Open source has become the standard development model for platform software, those elements of applications that are shared building blocks. It is a more effective and efficient mechanism to create and maintain such software, as the market has now shown on multiple occasions. In the past decades, Linux has become the most popular operating system and Apache the most popular web server. More recently, with the Hadoop ecosystem, open-source now dominates big data technologies. Now we’re seeing it as the standard in the next technology wave of machine learning. Open source is now expected for platform technologies. Few even try to establish new commercial software platforms, and, when they do, they tend to fail.

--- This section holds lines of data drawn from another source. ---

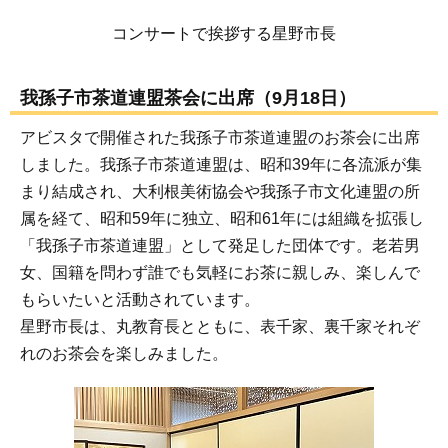
コンサートで挨拶する星野市長
我孫子市茶道連盟茶会に出席（9月18日）
アビスタで開催された我孫子市茶道連盟のお茶会に出席
しました。我孫子市茶道連盟は、昭和39年に各流派が集
まり結成され、大利根美術協会や我孫子市文化連盟の所
属を経て、昭和59年に独立、昭和61年には組織を拡張し
「我孫子市茶道連盟」として発足した団体です。老若男
女、国籍を問わず誰でも気軽にお茶に親しみ、楽しんで
もらいたいと活動されています。
星野市長は、丸教育長とともに、表千家、裏千家それぞ
れのお茶会を楽しみました。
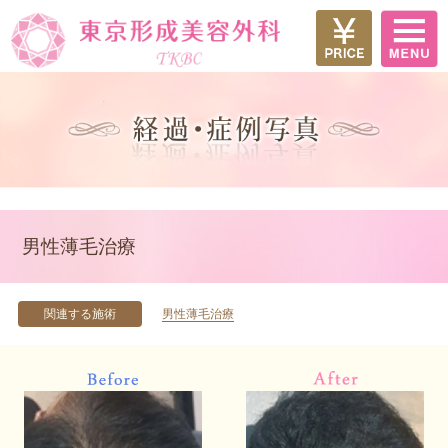
男性薄毛治療
関連する施術
男性薄毛治療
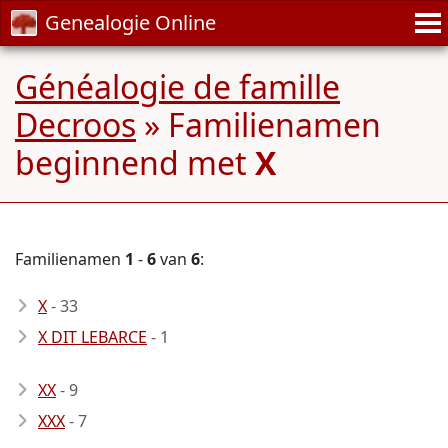
Genealogie Online
Généalogie de famille
Decroos
» Familienamen
beginnend met
X
Familienamen
1
-
6
van
6
:
X
- 33
X DIT LEBARCE
- 1
XX
- 9
XXX
- 7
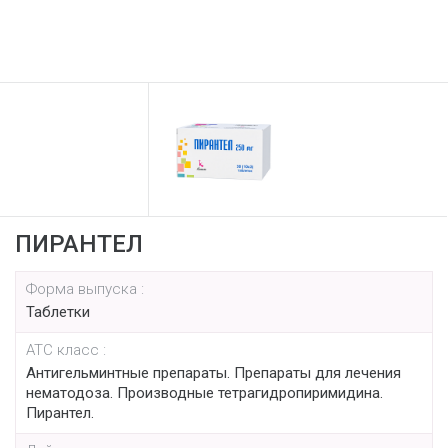
ПИРАНТЕЛ
Форма выпуска :
Таблетки
АТС класс :
Антигельминтные препараты. Препараты для лечения
нематодоза. Производные тетрагидропиримидина.
Пирантел.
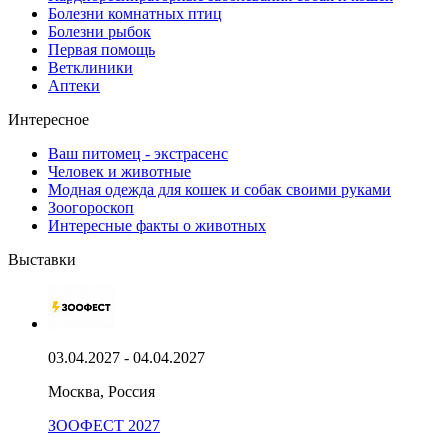
Болезни комнатных птиц
Болезни рыбок
Первая помощь
Ветклиники
Аптеки
Интересное
Ваш питомец - экстрасенс
Человек и животные
Модная одежда для кошек и собак своими руками
Зоогороскоп
Интересные факты о животных
Выставки
03.04.2027 - 04.04.2027
Москва, Россия
ЗООФЕСТ 2027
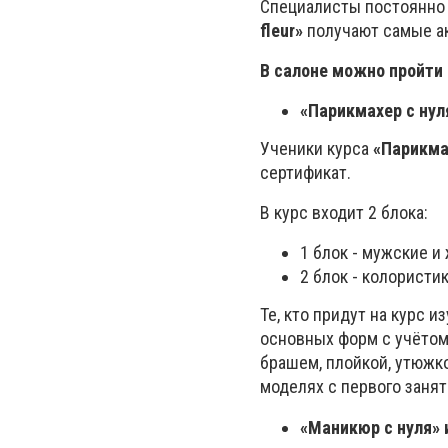
Специалисты постоянно 
fleur»
получают самые а
В салоне можно пройти 
«Парикмахер с нул
Ученики курса
«Парикма
сертификат.
В курс входит 2 блока:
1 блок - мужские и
2 блок - колористи
Те, кто придут на курс 
основных форм с учётом
брашем, плойкой, утюжк
моделях с первого занят
«Маникюр с нуля» и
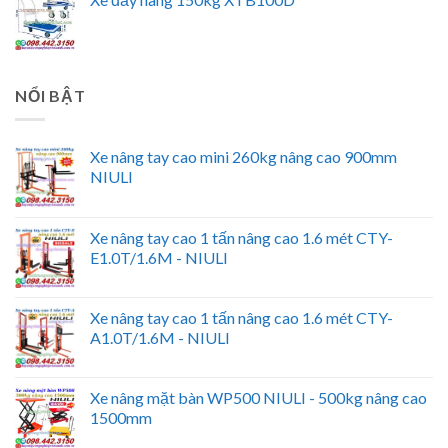
NỔI BẬT
Xe nâng tay cao mini 260kg nâng cao 900mm
NIULI
Xe nâng tay cao 1 tấn nâng cao 1.6 mét CTY-
E1.0T/1.6M - NIULI
Xe nâng tay cao 1 tấn nâng cao 1.6 mét CTY-
A1.0T/1.6M - NIULI
Xe nâng mặt bàn WP500 NIULI - 500kg nâng cao
1500mm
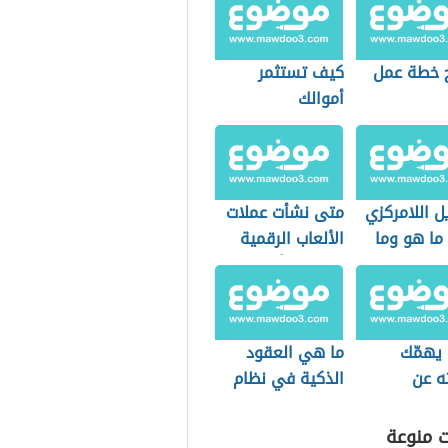
 خطة عمل
كيف تستثمر
أموالك
ل اللامركزي
متى نشأت عملات
defi) ما هو وما
الألعاب الرقمية
اماته؟
وما هي أبرز
أنواعها؟
 يهمّك
ما هي العقود
ه عن
الذكية في نظام
ت الرقمية
البلوك تشين وما
قرة
أهميتها للعملات
ت منوعة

Since open source is a more effective development model, I hope it continues its rise up the application stack into more verticals. We’re already seeing how open-source genomics platforms can accelerate progress in that area. Similarly, we need standard open-source tools for precision medicine, education, climate science, etc. so that we may make more rapid progress in these areas. And if we can establish open standards in other industries, then we can improve their productivity. Manufacturing, telecommunications, banking, transportation, healthcare, and most other industries all have common data problems that can be more efficiently addressed through the use of shared open-source software.
What’s your biggest concern with the current state of the Open Source ecosystem?
The skills gap is one of the primary factors gating the rate of platform change, but it’s also a sign that innovation is at hand. The skills gap in big data will remain relatively constant in the next year and may deter people from adopting open-source technologies. When new technologies are created and vie for users, they are known by a few. Only once a particular type of software is a mature standard do we begin to have a substantial number of folks skilled in its use — but even then, the skills gap can persist. It will disappear only when we stop seeing big improvements to the stack, which we don’t want.
How do you ensure the security of open-source software?
It’s hard to catch new attacks that way with the classic approach of having filters that are scanning for particular kinds of behavior that someone has manually coded in terms of prior attacks. If one builds models that define usual behavior, one can catch anomalies. A standard format for network data lets different firms build different applications that detect intrusions, providing a cybersecurity ecosystem, an open data model for cybersecurity.
What do developers need to keep in mind when working with Open Source software?
Not focusing on individual technologies but on understanding the best uses of each of the components of the open-source data ecosystem and how they can be connected together to solve problems. That high-level architectural understanding is the most valuable skill and understanding how new technologies fit in, what they might replace, and what they might enable.